Scientists at the Geomar Helmholtz Centre for Ocean Research Kiel have concluded that water temperatures on the West Antarctic shelf are rising predominantly due to warm water from greater depths.

Data collected by the German marine researchers, alongside colleagues of the University of East Anglia, the California Institute of Technology and the University of Hokkaido (Japan), confirms that these events will accelerate the glacier melt from below and trigger the sliding of big glaciers.

"If the water continues to warm, the increased penetration of warmer water masses onto the shelf will likely further accelerate this process, with an impact on the rate of global sea level rise," explains Professor Karen Heywood from the University of East Anglia.

The Antarctic ice sheet is a giant water reservoir. The ice cap on the southern continent is on average 2,100 meters thick and contains about 70 percent of the world's fresh water. If this ice mass were to melt completely, it could raise the global sea level by 60 meters.

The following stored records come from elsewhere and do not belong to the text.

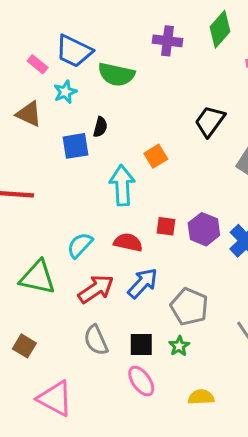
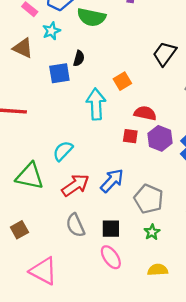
red semicircle: (128, 242) -> (145, 113), moved
brown square: (24, 346) -> (19, 230), turned 30
green star: (179, 346) -> (152, 232), moved

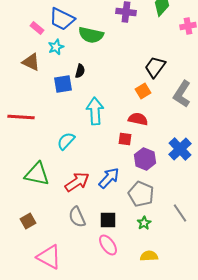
orange square: (122, 81) -> (143, 91), moved
purple hexagon: (160, 138) -> (145, 159), moved
cyan semicircle: (63, 151) -> (66, 141), moved

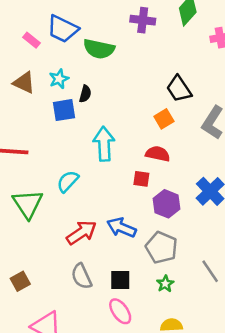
cyan star: (56, 47) -> (59, 79), moved
black trapezoid: (155, 67) -> (179, 89), turned -70
green triangle: (37, 174) -> (28, 204), moved, turned 44
blue arrow: (109, 178) -> (121, 228), turned -110

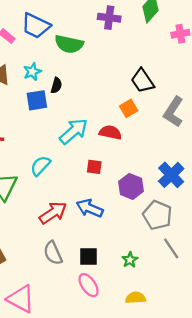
cyan arrow: (104, 144) -> (74, 131), turned 52
red semicircle: (158, 154) -> (110, 132), moved
red square: (141, 179) -> (94, 167), moved
gray pentagon: (161, 248) -> (157, 215), moved

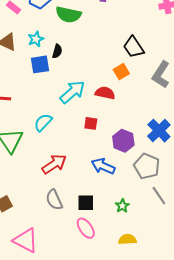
blue arrow: (90, 208) -> (103, 166), moved

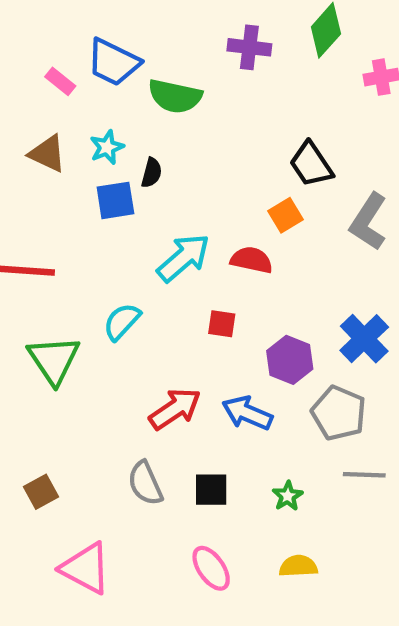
red arrow: (54, 164) -> (175, 409), moved
gray line: (159, 196) -> (364, 475), turned -54
pink ellipse: (86, 228) -> (211, 568), moved

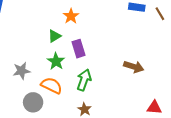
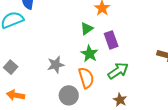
green arrow: (84, 80) -> (118, 71), turned 40
orange semicircle: (52, 85) -> (86, 78), turned 50

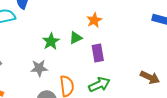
green star: (89, 54) -> (51, 41), moved

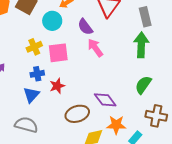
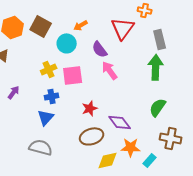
red star: (57, 86) -> (90, 108), moved

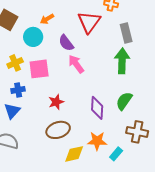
purple diamond: (120, 122) -> (97, 108), moved, turned 40

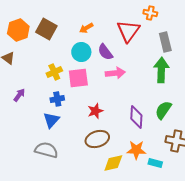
cyan circle: (33, 37) -> (81, 52), moved
pink arrow: (76, 64) -> (115, 73), turned 120
cyan rectangle: (116, 154) -> (155, 163), turned 64

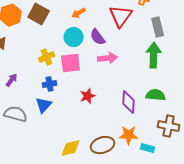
green semicircle: (163, 110) -> (156, 95), turned 60
brown ellipse: (97, 139) -> (103, 145), moved
gray semicircle: (46, 150) -> (16, 114), moved
yellow diamond: (113, 163) -> (71, 148), moved

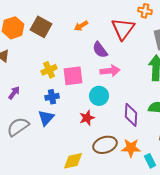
cyan circle: (74, 37) -> (99, 96), moved
red star: (88, 96) -> (87, 118), moved
gray semicircle: (16, 114) -> (18, 127), turned -50
brown ellipse: (103, 145) -> (105, 145), moved
cyan rectangle: (148, 148) -> (150, 161), turned 48

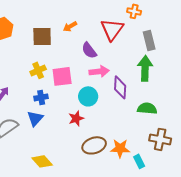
brown square: (41, 27) -> (42, 36), moved, turned -30
purple diamond: (131, 115) -> (120, 87), moved
yellow diamond: (73, 161) -> (42, 161), moved, turned 60

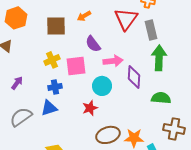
gray rectangle: (149, 40) -> (151, 30), moved
purple semicircle: (89, 50) -> (93, 44), moved
blue triangle: (35, 118) -> (49, 108), turned 30

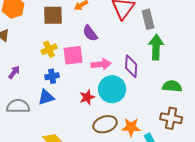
pink arrow: (113, 61) -> (101, 64), moved
cyan circle: (102, 86) -> (112, 89), moved, size x1.4
green semicircle: (161, 98) -> (172, 86), moved
gray semicircle: (21, 117) -> (18, 106), turned 35

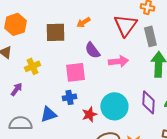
yellow cross: (49, 49) -> (32, 66), moved
pink arrow: (101, 64) -> (118, 61), moved
purple diamond: (131, 66) -> (148, 102), moved
blue cross: (52, 76) -> (69, 97), moved

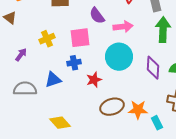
yellow cross: (32, 66) -> (47, 39), moved
cyan circle: (114, 106) -> (119, 57), moved

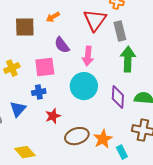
pink arrow: (123, 27) -> (88, 56), turned 102
blue triangle: (53, 80) -> (18, 109), turned -30
red star: (94, 80) -> (53, 116), moved
orange star: (138, 110) -> (103, 139), turned -30

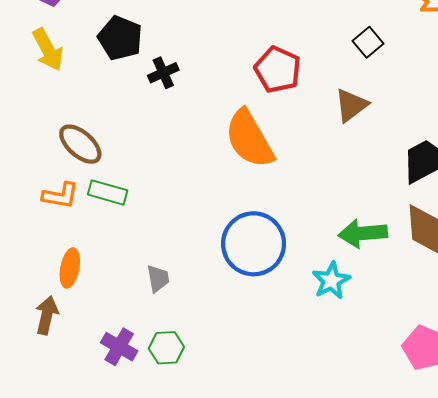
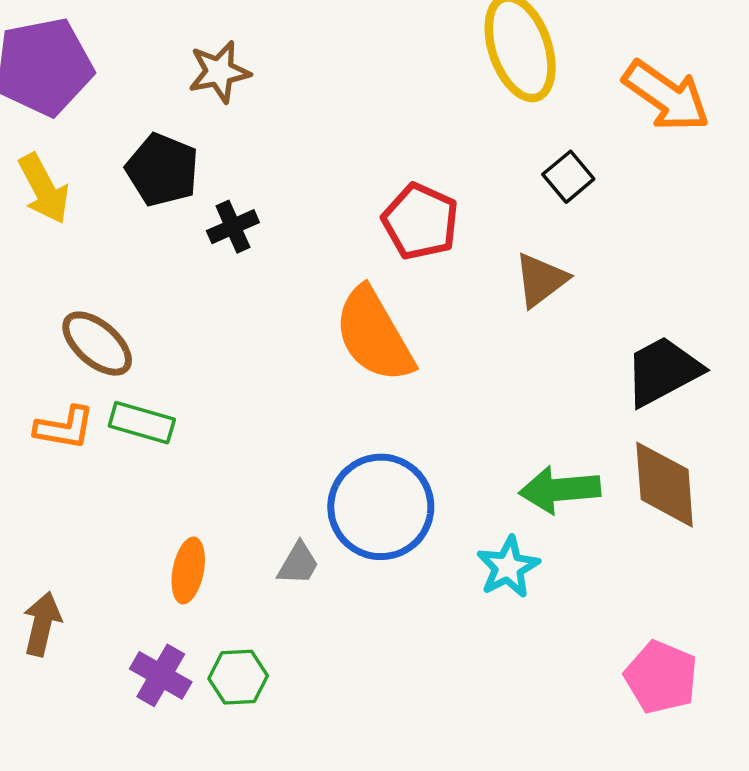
orange ellipse: (70, 268) -> (188, 571), moved
gray trapezoid: (158, 278) -> (298, 564), moved, turned 40

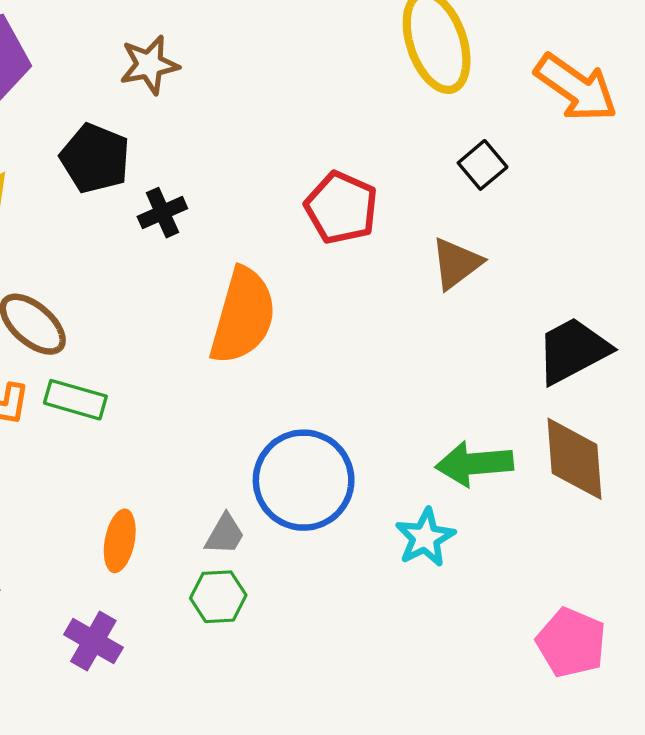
orange semicircle: (374, 335) -> (243, 316), moved, turned -134
green hexagon: (238, 677) -> (218, 597), moved

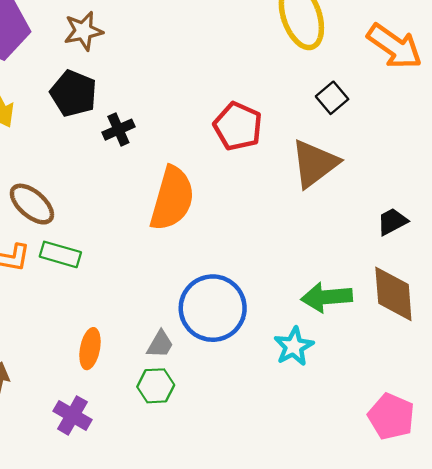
brown star: (149, 65) -> (83, 31), moved
brown triangle: (456, 263) -> (315, 164), size x1.4
black trapezoid: (573, 350) -> (392, 222), size x0.6

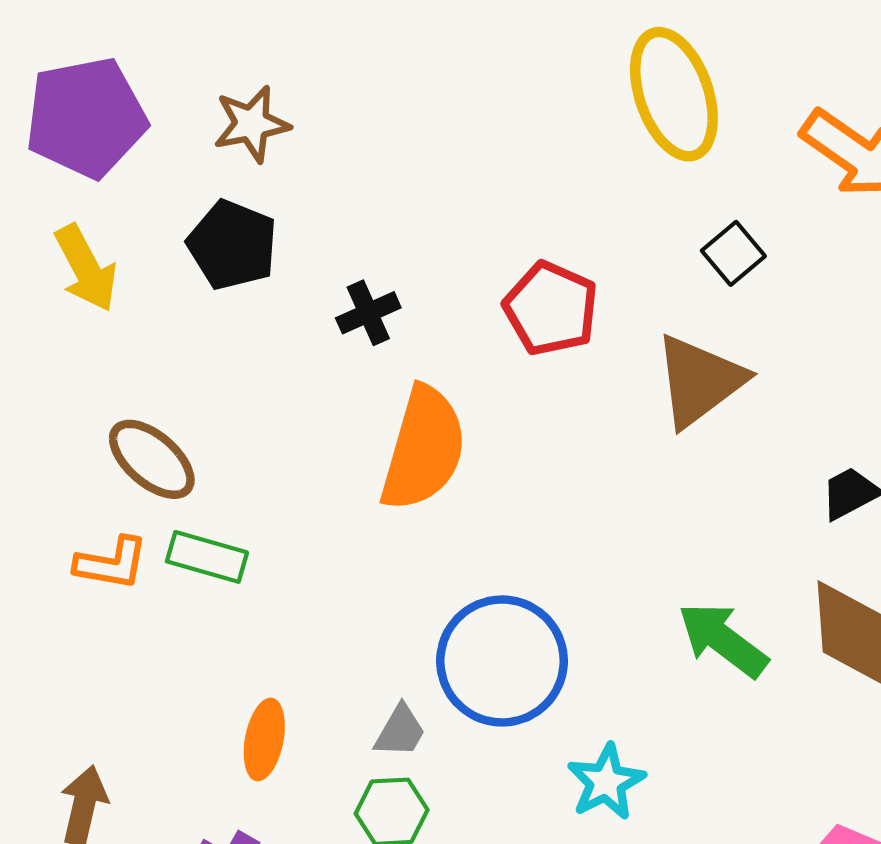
black cross: (118, 130) -> (368, 313), moved
green arrow: (327, 297) -> (723, 640), turned 42
cyan star: (294, 346) -> (606, 782), moved

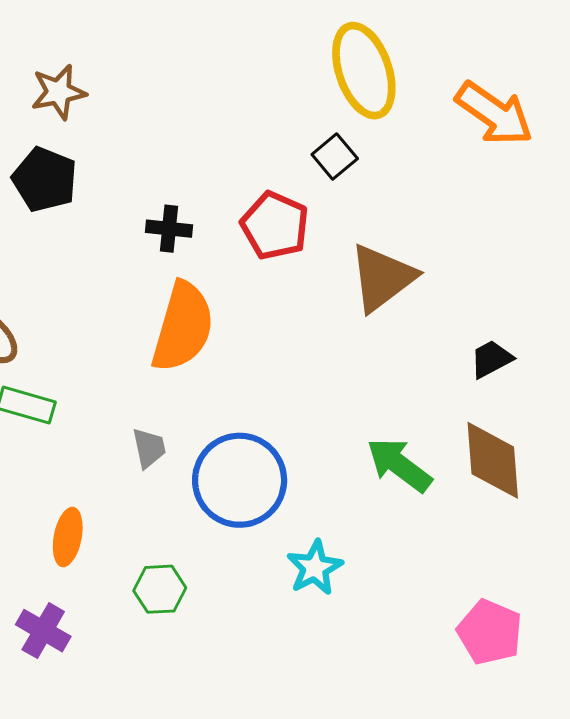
black square: (733, 253) -> (335, 156), moved
black cross: (368, 313) -> (169, 229), moved, turned 30
gray trapezoid: (400, 731) -> (149, 448), moved, turned -42

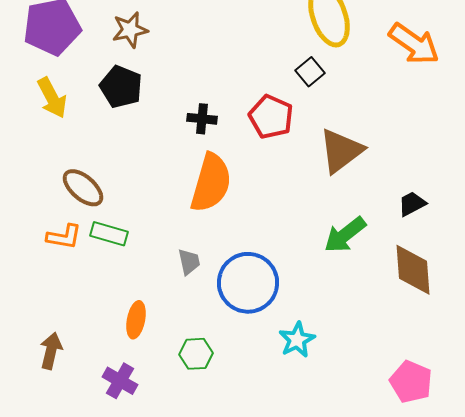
green arrow: (399, 465) -> (345, 235), moved, turned -75

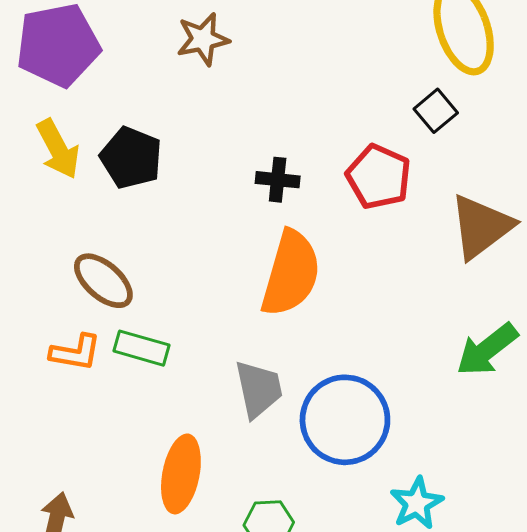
brown star: (130, 30) -> (203, 39), moved
black pentagon: (121, 87) -> (131, 158), moved
gray trapezoid: (189, 262) -> (259, 389), size x1.5
orange ellipse: (136, 320) -> (181, 474), size x1.4

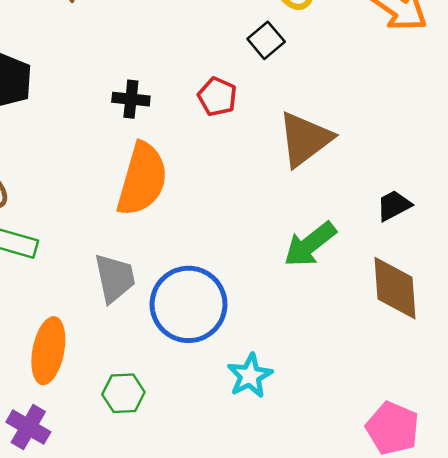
red pentagon: (379, 177) -> (217, 97), size x0.7

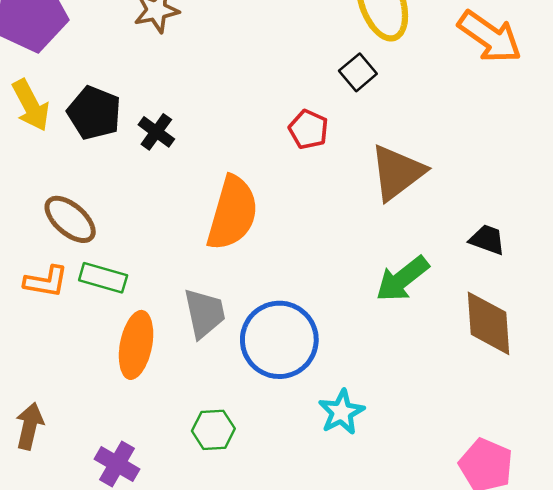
black cross: (131, 99) -> (156, 132), moved, turned 30
black trapezoid: (394, 206) -> (487, 240), turned 48
orange ellipse: (48, 351) -> (136, 345), moved

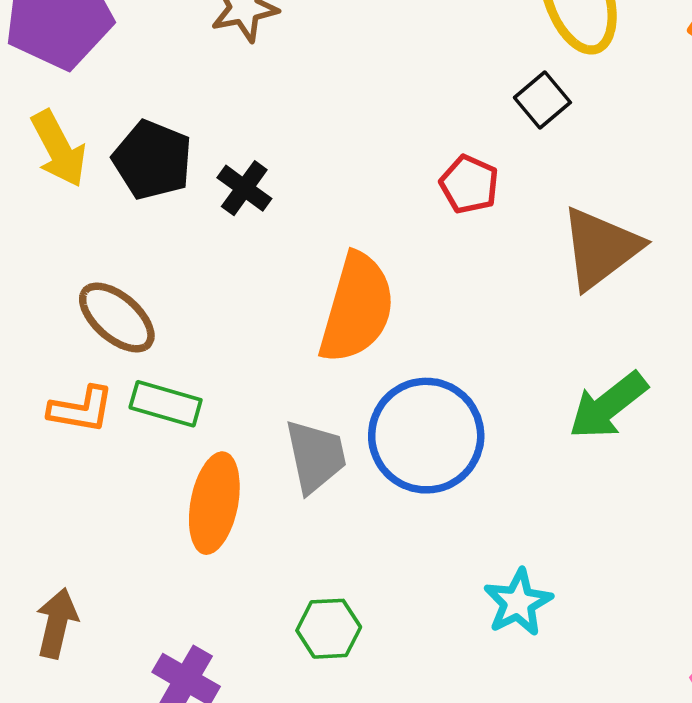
blue circle: (279, 340) -> (426, 436), moved

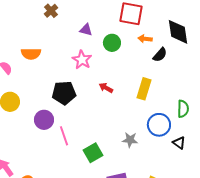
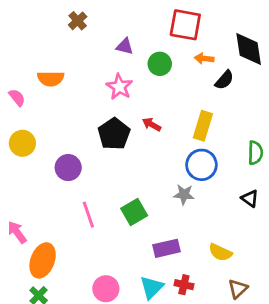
black pentagon: (64, 93) -> (114, 134), moved, turned -30
blue circle: (159, 125) -> (201, 165), moved
pink line: (64, 136) -> (88, 215), moved

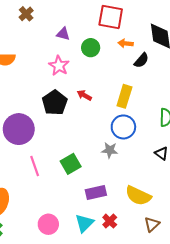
purple circle: (68, 168) -> (19, 129), size x1.5
yellow semicircle: (220, 252) -> (138, 196), size x1.4
red cross: (184, 285) -> (110, 221), turned 32

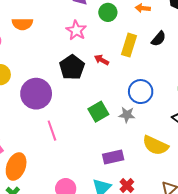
black semicircle: (141, 60) -> (159, 39), moved
yellow rectangle: (124, 96) -> (129, 45), moved
green square: (71, 164) -> (98, 112), moved
yellow semicircle: (138, 196) -> (155, 145), moved

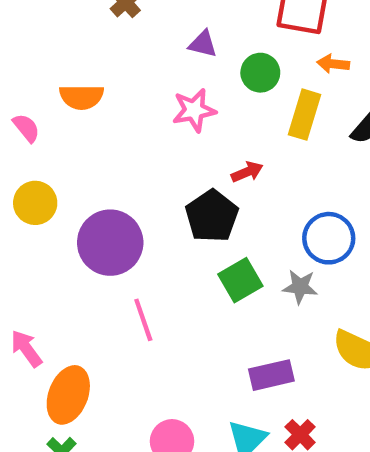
pink star: (76, 30) -> (194, 110), turned 30
yellow rectangle: (129, 45) -> (304, 115), moved
red arrow: (102, 60) -> (247, 172), turned 128
black pentagon: (72, 67) -> (212, 216), moved

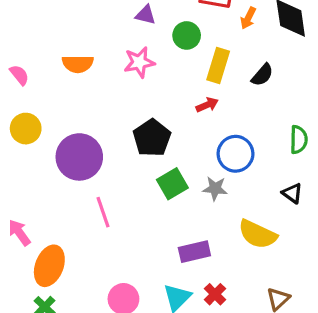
orange arrow: (333, 64) -> (248, 18), moved, turned -70
orange semicircle: (82, 97) -> (78, 64), moved
red arrow: (247, 172) -> (207, 105), moved

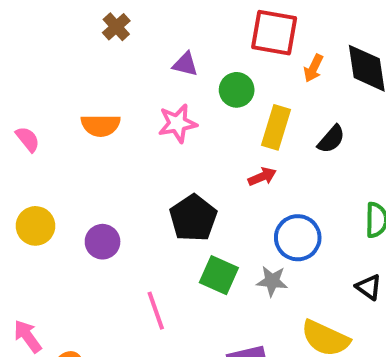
yellow circle: (26, 129) -> (35, 226), moved
purple circle: (79, 157) -> (103, 242), size x0.6
green square: (172, 184) -> (219, 275), turned -36
pink line: (103, 212) -> (156, 311), moved

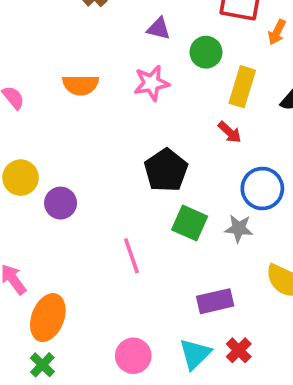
red arrow: (262, 177) -> (230, 132), turned 65
purple circle: (103, 242) -> (61, 203), moved

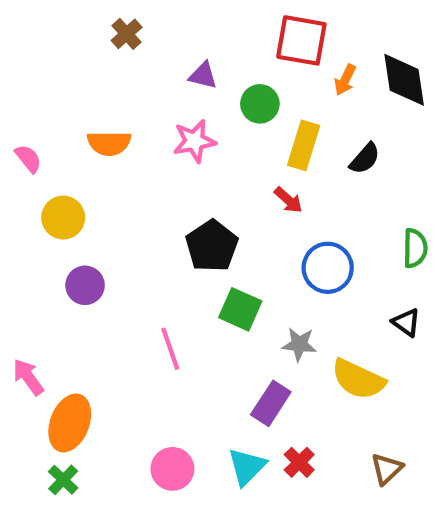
yellow circle: (21, 178) -> (63, 218), moved
gray star: (239, 228) -> (299, 344), moved
purple rectangle: (215, 301) -> (271, 403), turned -44

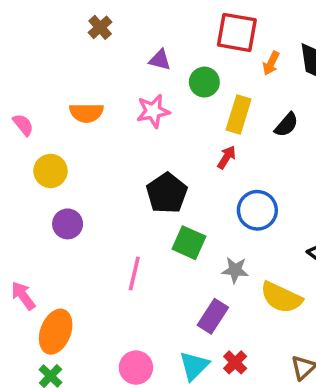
red arrow: (288, 200) -> (227, 157), turned -100
pink line: (170, 349) -> (134, 274), turned 32

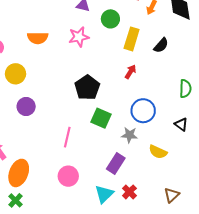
red arrow: (227, 157) -> (130, 72), moved
blue circle: (257, 210) -> (143, 111), moved
yellow semicircle: (281, 297) -> (158, 152), size x0.7
pink circle: (136, 368) -> (68, 176), moved

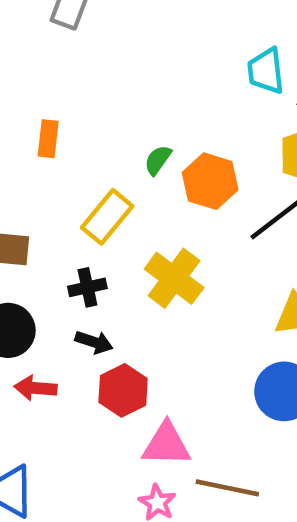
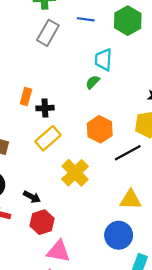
cyan trapezoid: (266, 71) -> (103, 60), moved
green semicircle: (158, 160) -> (93, 82), moved
black cross: (87, 287) -> (45, 108), moved

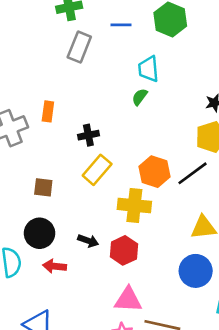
orange rectangle: (26, 96) -> (48, 111), moved
orange hexagon: (100, 129) -> (155, 172), moved
yellow cross: (75, 173) -> (134, 205), turned -32
red hexagon: (42, 222) -> (124, 250), moved

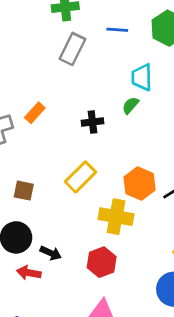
orange rectangle: (48, 111) -> (35, 113), turned 30
black cross: (88, 135) -> (92, 122), moved
black arrow: (88, 241) -> (51, 253), moved

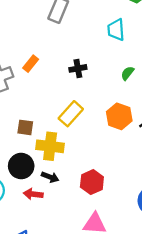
green semicircle: (130, 105) -> (127, 73), moved
yellow cross: (116, 217) -> (50, 146), moved

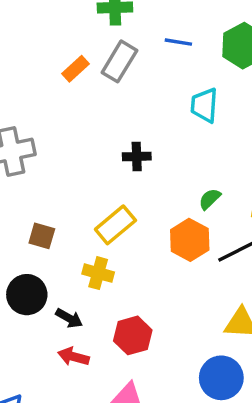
orange rectangle: (31, 64) -> (75, 69), moved
green semicircle: (127, 73) -> (210, 199), moved
yellow cross: (50, 146) -> (98, 273), moved, size x0.7
red arrow: (33, 194) -> (74, 357), moved

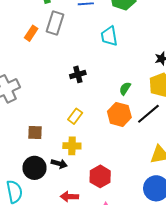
yellow rectangle: (115, 225) -> (75, 116), size x0.7
black arrow: (69, 318) -> (59, 164), moved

"There are many large glaciers in the area. The elevated temperatures have accelerated the melting and sliding of these glaciers in recent decades, and there are no indications that this trend is changing," adds lead author of the study, Dr. Sunke Schmidtko from Geomar.

The exact reasons for the increase of the heating and the rising of warm water masses has not yet been completely resolved. "We suspect that they are related to large-scale variations in wind systems over the southern hemisphere. But which processes specifically play a role must be evaluated in more detail," the scientist concludes.